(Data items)
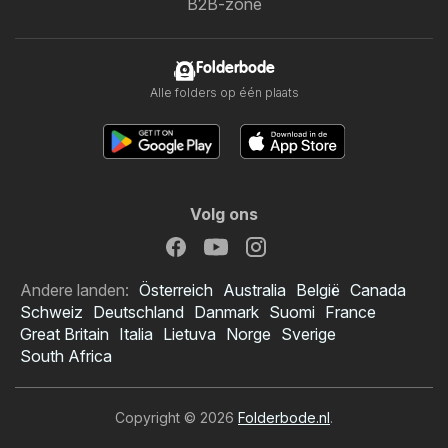
B2B-zone
Folderbode
Alle folders op één plaats
Volg ons
Andere landen:
Österreich
Australia
België
Canada
Schweiz
Deutschland
Danmark
Suomi
France
Great Britain
Italia
Lietuva
Norge
Sverige
South Africa
Copyright © 2026
Folderbode.nl
.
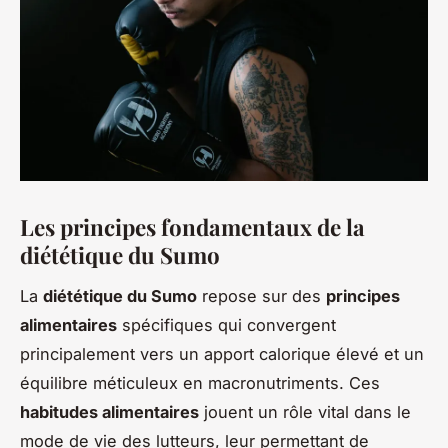
Les principes fondamentaux de la
diététique du Sumo
La
diététique du Sumo
repose sur des
principes
alimentaires
spécifiques qui convergent
principalement vers un apport calorique élevé et un
équilibre méticuleux en macronutriments. Ces
habitudes alimentaires
jouent un rôle vital dans le
mode de vie des lutteurs, leur permettant de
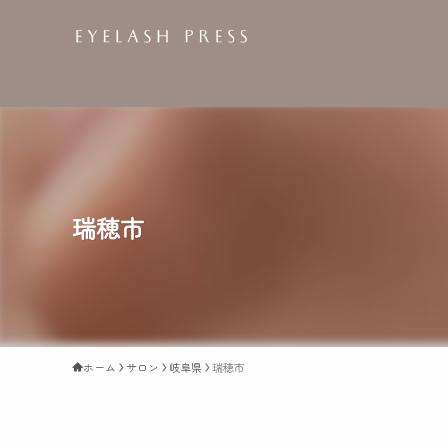
瑞穂市
ホーム
サロン
岐阜県
瑞穂市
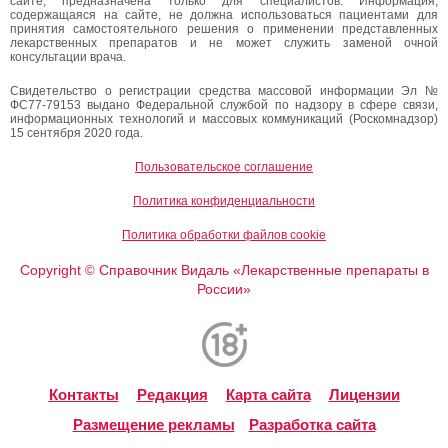
сайте, предназначена только для специалистов. Информация,
содержащаяся на сайте, не должна использоваться пациентами для
принятия самостоятельного решения о применении представленных
лекарственных препаратов и не может служить заменой очной
консультации врача.
Свидетельство о регистрации средства массовой информации Эл №
ФС77-79153 выдано Федеральной службой по надзору в сфере связи,
информационных технологий и массовых коммуникаций (Роскомнадзор)
15 сентября 2020 года.
Пользовательское соглашение
Политика конфиденциальности
Политика обработки файлов cookie
Copyright
Справочник Видаль «Лекарственные препараты в
©
России»
Контакты
Редакция
Карта сайта
Лицензии
Размещение рекламы
Разработка сайта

▶ _Problem statement_:
With pictures excluded, the data must be transcribed in full and to the letter.

▶ _The answer_:
B2B-zone
Folderbode
Alle folders op één plaats
Volg ons
Andere landen:
Österreich
Australia
België
Canada
Schweiz
Deutschland
Danmark
Suomi
France
Great Britain
Italia
Lietuva
Norge
Sverige
South Africa
Copyright © 2026
Folderbode.nl
.
Les principes fondamentaux de la
diététique du Sumo
La
diététique du Sumo
repose sur des
principes
alimentaires
spécifiques qui convergent
principalement vers un apport calorique élevé et un
équilibre méticuleux en macronutriments. Ces
habitudes alimentaires
jouent un rôle vital dans le
mode de vie des lutteurs, leur permettant de
瑞穂市
ホーム
サロン
岐阜県
瑞穂市
сайте, предназначена только для специалистов. Информация,
содержащаяся на сайте, не должна использоваться пациентами для
принятия самостоятельного решения о применении представленных
лекарственных препаратов и не может служить заменой очной
консультации врача.
Свидетельство о регистрации средства массовой информации Эл №
ФС77-79153 выдано Федеральной службой по надзору в сфере связи,
информационных технологий и массовых коммуникаций (Роскомнадзор)
15 сентября 2020 года.
Пользовательское соглашение
Политика конфиденциальности
Политика обработки файлов cookie
Copyright
Справочник Видаль «Лекарственные препараты в
©
России»
Контакты
Редакция
Карта сайта
Лицензии
Размещение рекламы
Разработка сайта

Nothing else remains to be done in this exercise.